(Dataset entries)
+--

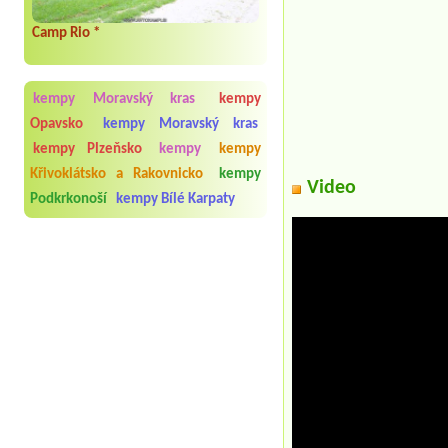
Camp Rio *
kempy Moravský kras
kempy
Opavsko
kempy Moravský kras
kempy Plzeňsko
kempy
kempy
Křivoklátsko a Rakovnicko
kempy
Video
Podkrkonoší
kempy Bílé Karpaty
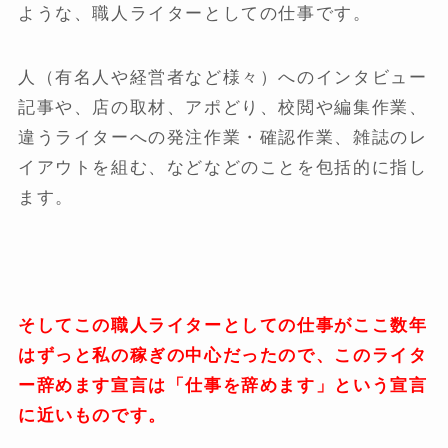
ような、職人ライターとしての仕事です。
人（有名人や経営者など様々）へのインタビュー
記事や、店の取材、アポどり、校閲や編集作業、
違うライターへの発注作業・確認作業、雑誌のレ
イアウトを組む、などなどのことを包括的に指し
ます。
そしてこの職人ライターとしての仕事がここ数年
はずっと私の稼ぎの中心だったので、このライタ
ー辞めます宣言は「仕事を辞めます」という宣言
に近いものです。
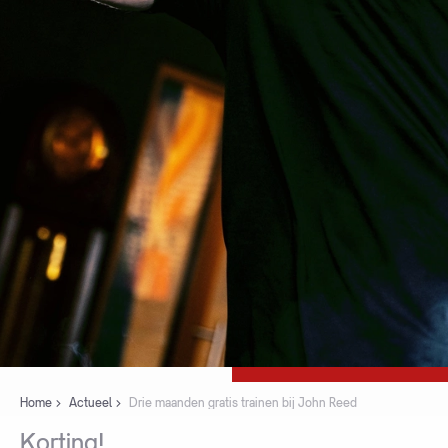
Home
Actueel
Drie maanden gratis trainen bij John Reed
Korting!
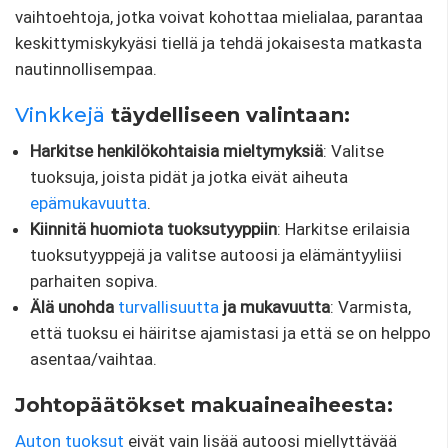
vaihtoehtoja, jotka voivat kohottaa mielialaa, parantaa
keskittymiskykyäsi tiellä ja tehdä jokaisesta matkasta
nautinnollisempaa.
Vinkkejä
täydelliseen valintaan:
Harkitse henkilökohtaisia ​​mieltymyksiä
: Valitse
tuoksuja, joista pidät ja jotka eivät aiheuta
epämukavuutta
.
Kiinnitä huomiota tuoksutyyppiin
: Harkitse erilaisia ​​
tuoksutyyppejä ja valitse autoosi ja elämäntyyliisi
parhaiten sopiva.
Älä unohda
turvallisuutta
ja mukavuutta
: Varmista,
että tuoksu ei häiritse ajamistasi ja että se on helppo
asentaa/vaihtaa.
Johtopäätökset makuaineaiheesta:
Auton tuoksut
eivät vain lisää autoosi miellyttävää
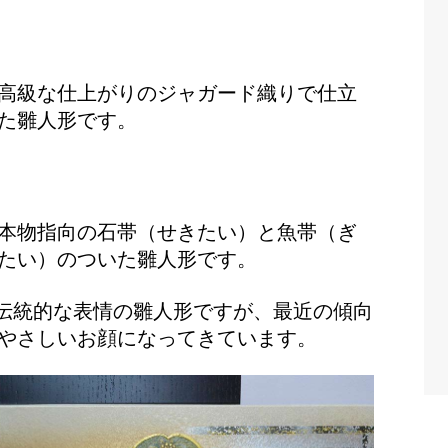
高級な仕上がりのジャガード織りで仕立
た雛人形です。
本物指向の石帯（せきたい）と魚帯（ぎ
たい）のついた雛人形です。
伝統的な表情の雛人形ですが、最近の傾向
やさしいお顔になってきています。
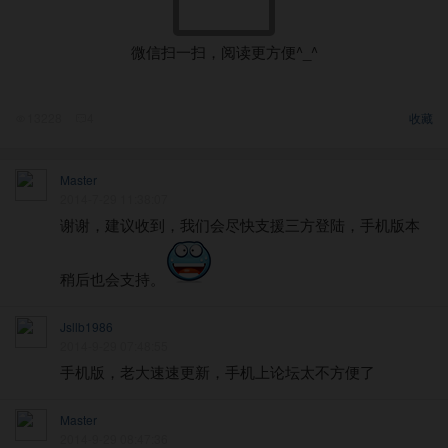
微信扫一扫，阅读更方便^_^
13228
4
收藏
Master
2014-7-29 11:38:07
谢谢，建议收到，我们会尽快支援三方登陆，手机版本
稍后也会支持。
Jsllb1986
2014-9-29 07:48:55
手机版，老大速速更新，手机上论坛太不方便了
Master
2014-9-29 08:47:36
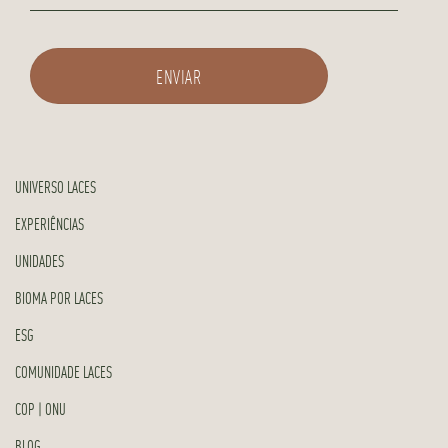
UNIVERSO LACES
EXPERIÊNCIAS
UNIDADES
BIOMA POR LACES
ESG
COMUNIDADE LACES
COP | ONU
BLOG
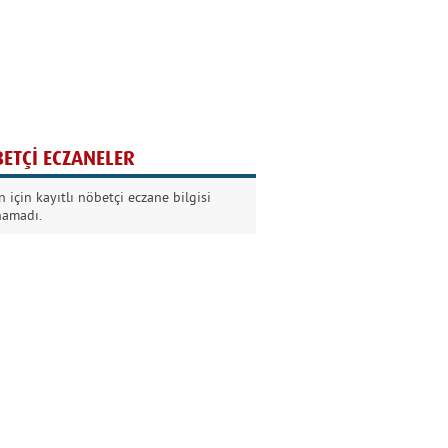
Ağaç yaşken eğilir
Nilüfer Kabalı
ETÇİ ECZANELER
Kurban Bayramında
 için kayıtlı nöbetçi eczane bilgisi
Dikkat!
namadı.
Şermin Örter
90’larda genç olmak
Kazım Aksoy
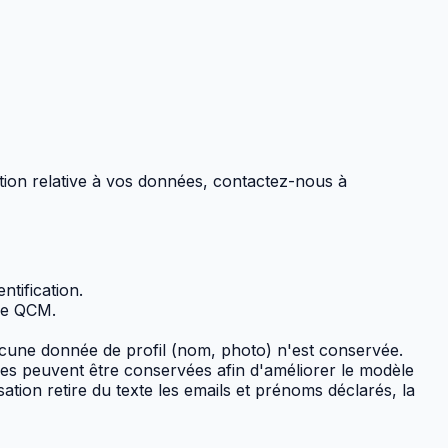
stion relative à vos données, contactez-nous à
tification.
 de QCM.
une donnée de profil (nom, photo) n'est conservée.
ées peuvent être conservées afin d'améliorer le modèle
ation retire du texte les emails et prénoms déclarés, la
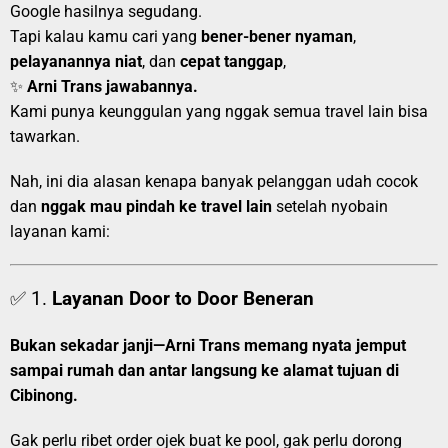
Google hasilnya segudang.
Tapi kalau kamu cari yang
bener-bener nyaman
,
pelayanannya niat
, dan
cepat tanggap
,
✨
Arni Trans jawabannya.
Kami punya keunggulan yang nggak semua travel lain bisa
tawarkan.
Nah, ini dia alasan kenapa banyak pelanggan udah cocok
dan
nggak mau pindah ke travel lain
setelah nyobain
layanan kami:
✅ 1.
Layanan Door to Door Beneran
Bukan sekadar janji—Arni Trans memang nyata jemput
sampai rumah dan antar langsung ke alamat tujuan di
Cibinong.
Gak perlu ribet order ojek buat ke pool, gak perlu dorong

+--

# Your goal
Write out the lines above from the one with "parhaiten sopiva." through the one with "Ağaç yaşken eğilir", ends included, exactly; no picture goes in.

# Answer area
parhaiten sopiva.
Älä unohda
turvallisuutta
ja mukavuutta
: Varmista,
että tuoksu ei häiritse ajamistasi ja että se on helppo
asentaa/vaihtaa.
Johtopäätökset makuaineaiheesta:
Auton tuoksut
eivät vain lisää autoosi miellyttävää
高級な仕上がりのジャガード織りで仕立
た雛人形です。
本物指向の石帯（せきたい）と魚帯（ぎ
たい）のついた雛人形です。
伝統的な表情の雛人形ですが、最近の傾向
やさしいお顔になってきています。
微信扫一扫，阅读更方便^_^
13228
4
收藏
Master
2014-7-29 11:38:07
谢谢，建议收到，我们会尽快支援三方登陆，手机版本
稍后也会支持。
Jsllb1986
2014-9-29 07:48:55
手机版，老大速速更新，手机上论坛太不方便了
Master
2014-9-29 08:47:36
UNIVERSO LACES
EXPERIÊNCIAS
UNIDADES
BIOMA POR LACES
ESG
COMUNIDADE LACES
COP | ONU
BLOG
Ağaç yaşken eğilir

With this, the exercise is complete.